Is there a way to change thread titles to let people in the Writing Workshop know you have added another draft?
i don't believe so... you could ask a moderator to do it, but i'm not sure they can, either... why don't you pm one--or daniel--and ask?
Agreed. There is one member who posts the new draft in the original post, then "hides" the older drafts within spoiler tags, giving verbiage before each tag as to which version of the draft is hidden within. I think this a actually a very clever and neatly presented way to keep your critic's eye on the latest revision (so that they don't mistakenly critique earlier drafts) without deleting the older drafts. Leaving the older drafts is of great benefit not only to you the writer, but also to critics willing to look a litter deeper in the stages of life of an MS, to see where you have been, where you are going, what advice has already been given and applied, etc. This method keeps all that together, neatly, within the confines of the first post, making it very user friendly to your critics. This is the latest draft of my story: blah, blah, blah Second draft Spoiler second draft blah, blah, blah First draft Spoiler first draft blah, blah, blah The forum rules read differently, but I feel the rule as it is does not take into account the fact that later revisions of a work posted at the tail end of a thread get quickly lost in the shuffle, especially if you, the writer, are actively working the thread, making revisions, and are getting a good bit of critics. Many people quote a whole work when they critique so the posts start to all look the same. A revision 2 pages deep in a thread scrolls by and looks like someone's critique.
The problem with this approach is it's harder to relate critiquers' comments to which draft they are critiquing. If updates are always posted at the end of the thread, you know that all comments preceding that draft were against an earlier draft. I do agree that using [NOPARSE][/NOPARSE] tags in conjunction with a "See my updated draft further down the thread" message can help prevent accidental critique of an out of date draft, and is a good suggestion to add to the How to Use the Writing Workshop post.
It's not oft I disagree with you, Cog, but I do here. The OP of a thread knows too well when critiques come in and can easily keep track of which critiques came after a revision post because, frankly, they will have been waiting for them to happen.
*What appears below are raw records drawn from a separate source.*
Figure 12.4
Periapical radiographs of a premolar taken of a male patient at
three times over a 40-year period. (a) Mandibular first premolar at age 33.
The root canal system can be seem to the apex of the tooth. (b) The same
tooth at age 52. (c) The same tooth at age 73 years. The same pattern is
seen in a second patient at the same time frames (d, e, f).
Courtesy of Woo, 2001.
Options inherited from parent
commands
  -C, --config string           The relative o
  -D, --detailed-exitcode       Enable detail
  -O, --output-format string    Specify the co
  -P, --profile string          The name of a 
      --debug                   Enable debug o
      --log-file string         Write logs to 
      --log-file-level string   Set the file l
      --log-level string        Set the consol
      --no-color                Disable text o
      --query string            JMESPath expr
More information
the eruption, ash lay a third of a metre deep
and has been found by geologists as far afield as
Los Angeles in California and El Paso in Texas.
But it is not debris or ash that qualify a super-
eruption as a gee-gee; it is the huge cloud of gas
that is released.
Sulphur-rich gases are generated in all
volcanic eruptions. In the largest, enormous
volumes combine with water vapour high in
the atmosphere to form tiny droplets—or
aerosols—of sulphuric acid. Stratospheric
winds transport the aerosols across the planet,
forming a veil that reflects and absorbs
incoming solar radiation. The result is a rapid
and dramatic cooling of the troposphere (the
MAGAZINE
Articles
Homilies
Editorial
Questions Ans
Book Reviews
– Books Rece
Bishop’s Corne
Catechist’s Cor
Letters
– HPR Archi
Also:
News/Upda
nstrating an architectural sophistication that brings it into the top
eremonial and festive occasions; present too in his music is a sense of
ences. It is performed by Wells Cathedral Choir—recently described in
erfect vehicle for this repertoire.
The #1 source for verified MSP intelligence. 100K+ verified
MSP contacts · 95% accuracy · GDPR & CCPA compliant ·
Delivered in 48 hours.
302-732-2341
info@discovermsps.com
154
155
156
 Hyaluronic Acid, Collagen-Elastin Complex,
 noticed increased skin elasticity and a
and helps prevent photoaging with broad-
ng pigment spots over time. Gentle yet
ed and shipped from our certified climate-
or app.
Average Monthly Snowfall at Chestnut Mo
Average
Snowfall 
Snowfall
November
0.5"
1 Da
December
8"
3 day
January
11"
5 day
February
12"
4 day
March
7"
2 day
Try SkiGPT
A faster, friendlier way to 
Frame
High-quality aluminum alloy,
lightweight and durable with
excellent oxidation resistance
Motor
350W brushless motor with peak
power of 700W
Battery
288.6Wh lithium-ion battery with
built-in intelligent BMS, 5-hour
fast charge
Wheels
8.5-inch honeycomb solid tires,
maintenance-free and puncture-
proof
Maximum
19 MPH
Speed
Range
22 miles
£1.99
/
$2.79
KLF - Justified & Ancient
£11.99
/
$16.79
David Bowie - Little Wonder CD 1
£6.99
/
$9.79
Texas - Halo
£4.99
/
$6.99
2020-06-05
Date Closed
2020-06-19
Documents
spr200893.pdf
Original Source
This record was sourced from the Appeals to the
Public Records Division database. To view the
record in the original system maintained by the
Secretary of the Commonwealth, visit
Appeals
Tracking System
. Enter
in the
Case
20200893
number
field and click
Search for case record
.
And since it's inappropriate and rightly against forum policy for critics to critique previous critiques, their sense of what came when is of no consequence, it's not something they should be commenting on within the flow of a thread anyway.
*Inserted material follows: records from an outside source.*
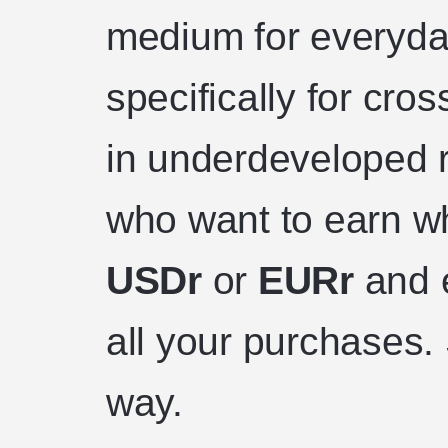
medium for everyda
specifically for cr
in underdeveloped r
who want to earn wh
USDr
or
EURr
and 
all your purchases. 
way.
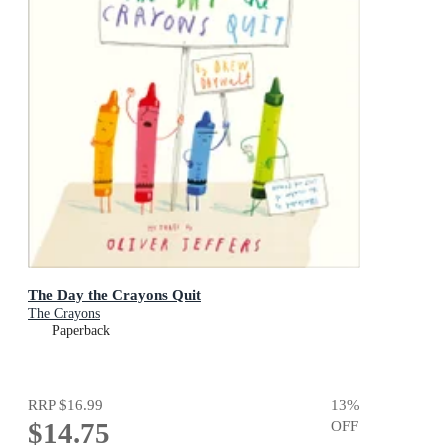
The Day the Crayons Quit
The Crayons
Paperback
RRP
$16.99
13
%
$14.75
OFF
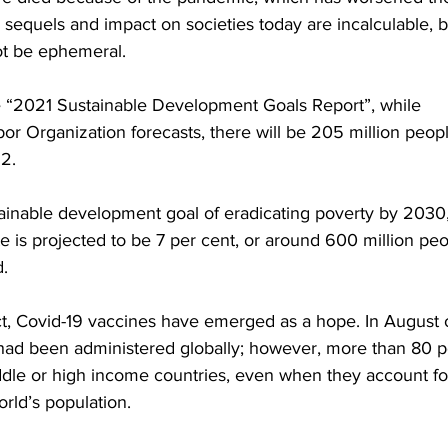
ts sequels and impact on societies today are incalculable, bu
not be ephemeral.
he “2021 Sustainable Development Goals Report”, while 
bor Organization forecasts, there will be 205 million peop
2.
stainable development goal of eradicating poverty by 2030
e is projected to be 7 per cent, or around 600 million peo
.
ect, Covid-19 vaccines have emerged as a hope. In August 
 had been administered globally; however, more than 80 p
ddle or high income countries, even when they account fo
rld’s population. 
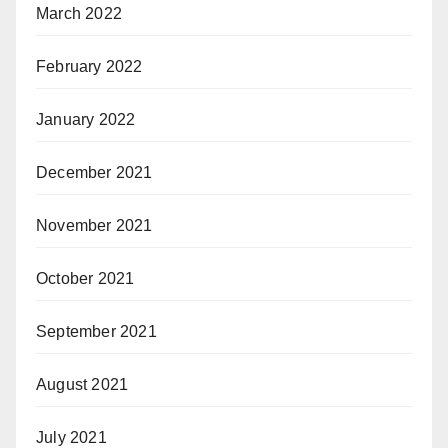
March 2022
February 2022
January 2022
December 2021
November 2021
October 2021
September 2021
August 2021
July 2021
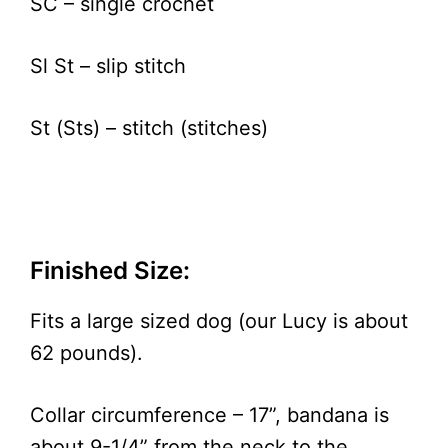
SC – single crochet
Sl St – slip stitch
St (Sts) – stitch (stitches)
Finished Size:
Fits a large sized dog (our Lucy is about
62 pounds).
Collar circumference – 17”, bandana is
about 9-1/4” from the neck to the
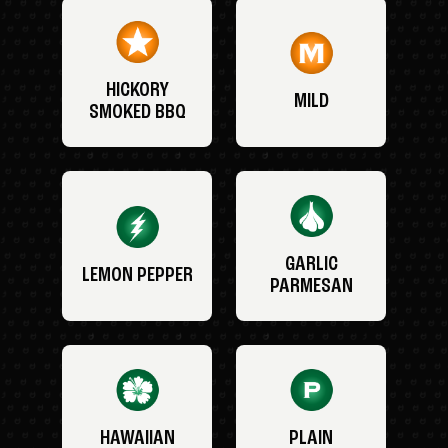
HICKORY
MILD
SMOKED BBQ
GARLIC
LEMON PEPPER
PARMESAN
HAWAIIAN
PLAIN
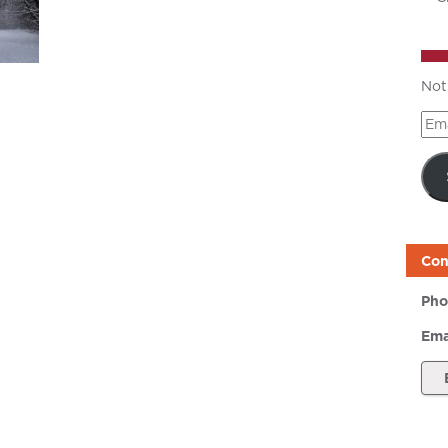
Not
Ema
Add
Con
Pho
Ema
Critique threads do not exist solely, or even primarily, for the person whose writing is being critiqued. They are there for all to see, to follow and learn from BOTH sides of the process.
I'm not arguing that. You know better than most how I feel about the critiquing process, Cog. There would be no loss for the critic in this method which I espouse myself because it's plainly intuitive. The OP is going to post that there is a new revision, which cannot be argued to be a thread bump because had they posted the revision at the tail end, the thread would have naturally bumped up all the same. That's a wash. That notice is a demarcator for the OP and for the critics. The thread is actually cleaner and more easily parsed that way, in my opinion. What is to be critiqued is always in the same place.
But someone could follow the changes that were made to each draft by comparing them and looking at comments that people made. Also one thing I noticed when I did it is that when you edit the first post, the thread doesn't get bumped, so one can put the comment "Revision # posted" and any critiques after that post will obviously refer to that revision.
Substantive additions to a thread are never treated as thread bumps. I'm sorry, but I still think it's clearer for the member who peruses an existing thread to follow both sides of the process if every step appears chronologically.
I've already seen this, but I still think the chronological method is clearer to someone observing the progress of the critique cycle. I think your point is that the observer sees the progression of DRAFTS more easily with your approach. But that is not the progression of the draft-critique-revision cycle, which is what the Writing Workshop strives to explore and improve.